Détail révélateur de l’état d’esprit qui continue de les animer après toutes ces années : ce n’est pas seulement aux anciens apprentis de la promo 59-62 que Rémi Percheval, l’initiateur du rendez-vous, rendit hommage, mais à tous ceux et toutes celles qui, à des degrés divers, contribuèrent à forger cette promotion : des apprentis à "Pépère", le chef de centre, en passant par chacun des formateurs, individuellement nommé.
Des souvenirs, les uns et les autres en ont ravivé à foison au cours de cette journée.
Souvenirs teintés d’amertume lorsque, constatant l’état d’abandon du site de leur centre d’apprentissage, les anciens de la promo ne trouvèrent pas de toile de fond plus évocatrice de leurs jeunes années que l’ancien foyer des mécaniciens pour tirer une photo de groupe.
Souvenirs joyeux aussi lorsque, retrouvant le complexe sportif de la cité, tous se soumirent au rituel du mouvement talons-pointes auquel les tenait voici cinquante ans leur prof de sport Henri Roussel – celui-là même qui "n’a jamais laissé décrocher" Yves Buteau.
Souvenirs empreints d’une note de fierté enfin lorsque, dénouant l’emballage de chiffon dans lequel il les conserve soigneusement huilées, le dénommé Varlet dévoila l’ensemble de ses pièces d’ajustage réalisées en trois ans avec la solennité du compagnon présentant son chef d’œuvre.
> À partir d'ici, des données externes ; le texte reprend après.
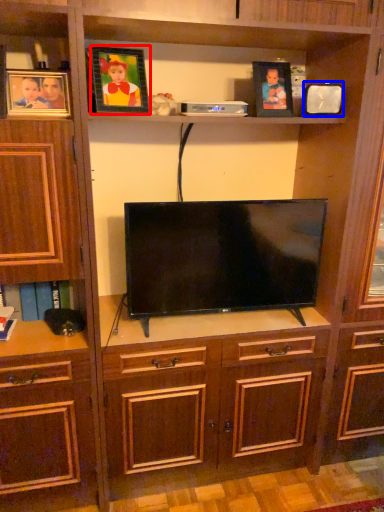 Question: Which object appears closest to the camera in this image, picture frame (highlighted by a red box) or picture frame (highlighted by a blue box)?

Choices:
 (A) picture frame
 (B) picture frame

Answer: (A) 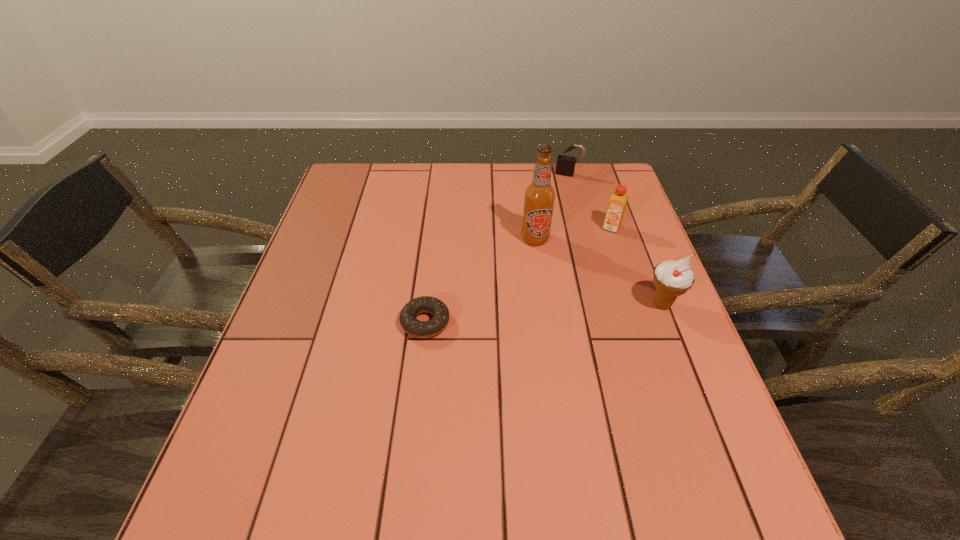 The width and height of the screenshot is (960, 540). I want to click on blank region between the icecream and the third object from left to right, so click(x=615, y=239).

Where is `vacant space that is in between the third object from left to right and the shortest object`? The height and width of the screenshot is (540, 960). vacant space that is in between the third object from left to right and the shortest object is located at coordinates (496, 248).

Select which object appears as the fourth closest to the doughnut. Please provide its 2D coordinates. Your answer should be formatted as a tuple, i.e. [(x, y)], where the tuple contains the x and y coordinates of a point satisfying the conditions above.

[(565, 164)]

Locate an element on the screen. object that is the fourth closest one to the icecream is located at coordinates (565, 164).

This screenshot has width=960, height=540. I want to click on vacant space that satisfies the following two spatial constraints: 1. on the front side of the fourth object from right to left; 2. on the left side of the icecream, so click(544, 304). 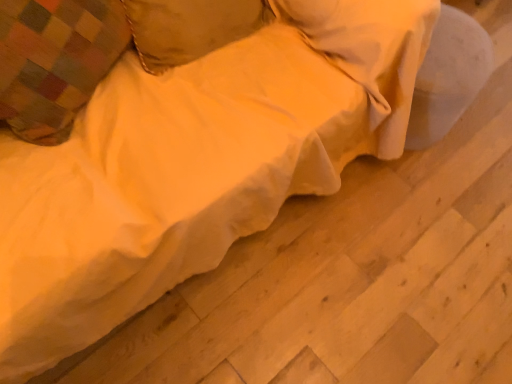 Question: Can you confirm if soft yellow fabric pillow at upper center, arranged as the first pillow when viewed from the right, is positioned to the left of plaid fabric pillow at upper left, placed as the first pillow when sorted from left to right?

Choices:
 (A) yes
 (B) no

Answer: (B)

Question: From the image's perspective, is soft yellow fabric pillow at upper center, arranged as the first pillow when viewed from the right, located beneath plaid fabric pillow at upper left, the 2th pillow when ordered from right to left?

Choices:
 (A) no
 (B) yes

Answer: (A)

Question: Considering the relative positions of soft yellow fabric pillow at upper center, the second pillow positioned from the left, and plaid fabric pillow at upper left, placed as the first pillow when sorted from left to right, in the image provided, is soft yellow fabric pillow at upper center, the second pillow positioned from the left, behind plaid fabric pillow at upper left, placed as the first pillow when sorted from left to right,?

Choices:
 (A) no
 (B) yes

Answer: (B)

Question: Can you confirm if soft yellow fabric pillow at upper center, the second pillow positioned from the left, is positioned to the right of plaid fabric pillow at upper left, placed as the first pillow when sorted from left to right?

Choices:
 (A) no
 (B) yes

Answer: (B)

Question: Can you confirm if soft yellow fabric pillow at upper center, arranged as the first pillow when viewed from the right, is smaller than plaid fabric pillow at upper left, the 2th pillow when ordered from right to left?

Choices:
 (A) no
 (B) yes

Answer: (B)

Question: Does soft yellow fabric pillow at upper center, arranged as the first pillow when viewed from the right, lie in front of plaid fabric pillow at upper left, placed as the first pillow when sorted from left to right?

Choices:
 (A) yes
 (B) no

Answer: (B)

Question: Can you confirm if plaid fabric pillow at upper left, the 2th pillow when ordered from right to left, is shorter than soft yellow fabric pillow at upper center, the second pillow positioned from the left?

Choices:
 (A) no
 (B) yes

Answer: (A)

Question: Does plaid fabric pillow at upper left, the 2th pillow when ordered from right to left, appear on the left side of soft yellow fabric pillow at upper center, the second pillow positioned from the left?

Choices:
 (A) no
 (B) yes

Answer: (B)

Question: Is plaid fabric pillow at upper left, the 2th pillow when ordered from right to left, oriented away from soft yellow fabric pillow at upper center, the second pillow positioned from the left?

Choices:
 (A) yes
 (B) no

Answer: (B)

Question: Does plaid fabric pillow at upper left, the 2th pillow when ordered from right to left, turn towards soft yellow fabric pillow at upper center, the second pillow positioned from the left?

Choices:
 (A) no
 (B) yes

Answer: (A)

Question: Considering the relative sizes of plaid fabric pillow at upper left, placed as the first pillow when sorted from left to right, and soft yellow fabric pillow at upper center, the second pillow positioned from the left, in the image provided, is plaid fabric pillow at upper left, placed as the first pillow when sorted from left to right, taller than soft yellow fabric pillow at upper center, the second pillow positioned from the left,?

Choices:
 (A) yes
 (B) no

Answer: (A)

Question: Is plaid fabric pillow at upper left, placed as the first pillow when sorted from left to right, in contact with soft yellow fabric pillow at upper center, the second pillow positioned from the left?

Choices:
 (A) yes
 (B) no

Answer: (B)

Question: From a real-world perspective, is soft yellow fabric pillow at upper center, arranged as the first pillow when viewed from the right, positioned above or below plaid fabric pillow at upper left, the 2th pillow when ordered from right to left?

Choices:
 (A) below
 (B) above

Answer: (A) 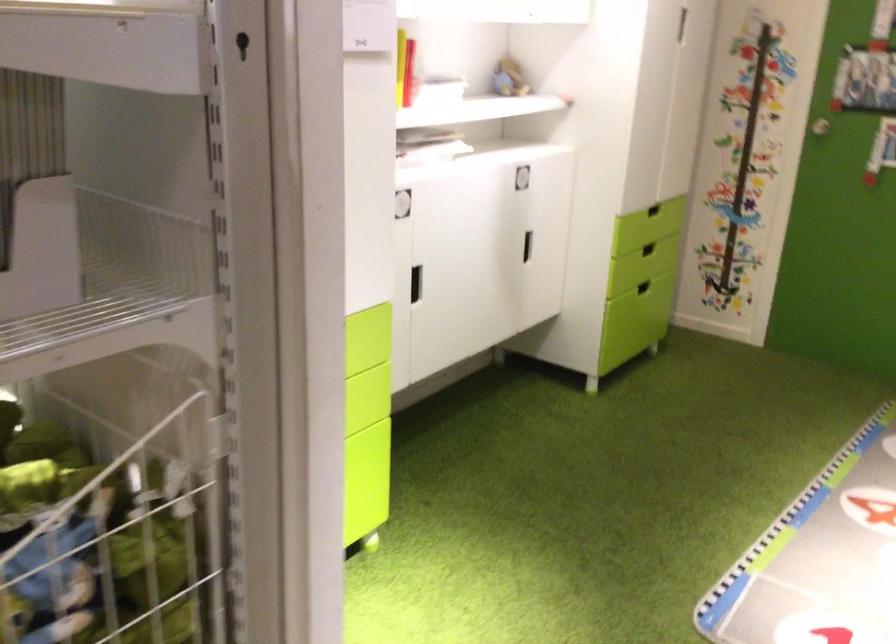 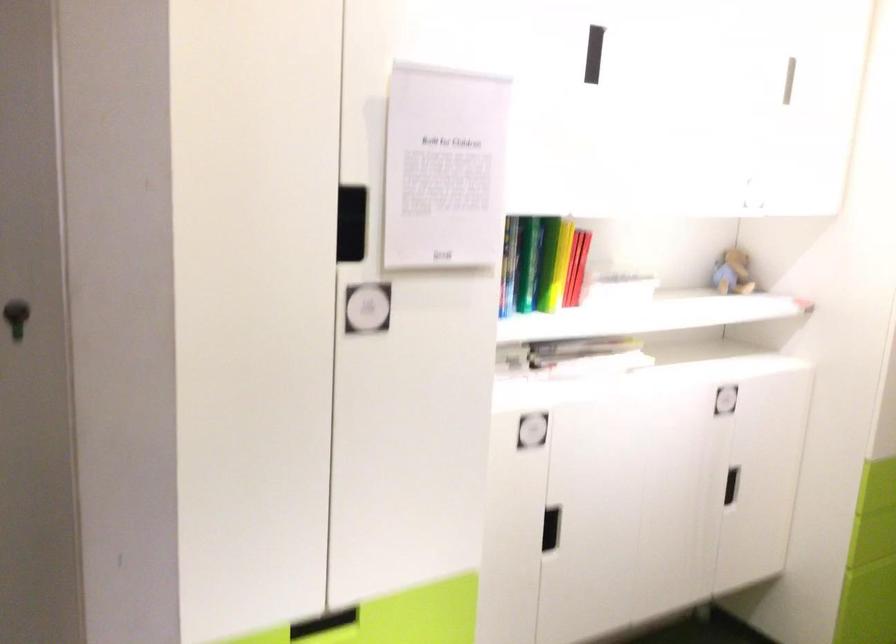 In a continuous first-person perspective shot, in which direction is the camera moving?

The cameraman walked toward right, forward.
"Tolérance H7!" s’exclame Yves Buteau .
H7 : comprenez 33 centièmes de millimètre de marge d’erreur, en plus ou en moins. Un véritable tour de force lorsque l’on sait que ces pièces ont été intégralement réalisées à la main à partir de pièces métalliques brutes et parfois même rouillées.
"Seuls les trous d’évacuation ont été réalisés à la perceuse" précise Yves Buteau avec dans la voix, une pointe d’émotion que l’on ne sait attribuer à de la fierté ou à de l’humilité. A un registre comparable en tout cas, à celui de Jean-Pierre Bayard lorsqu’il affirme dans L’esprit du compagnonnage que le " geste désordonné, fait sans profonde intention, est inefficace ; le geste du compagnon est celui de la rigueur, de la sobriété, un geste pur, conscient de sa force et de sa maîtrise. "
En vedette de ces retrouvailles: l'ensemble des pièces d'ajustage réalisées durant trois ans par l'un des anciens apprentis présents; tolérance H7!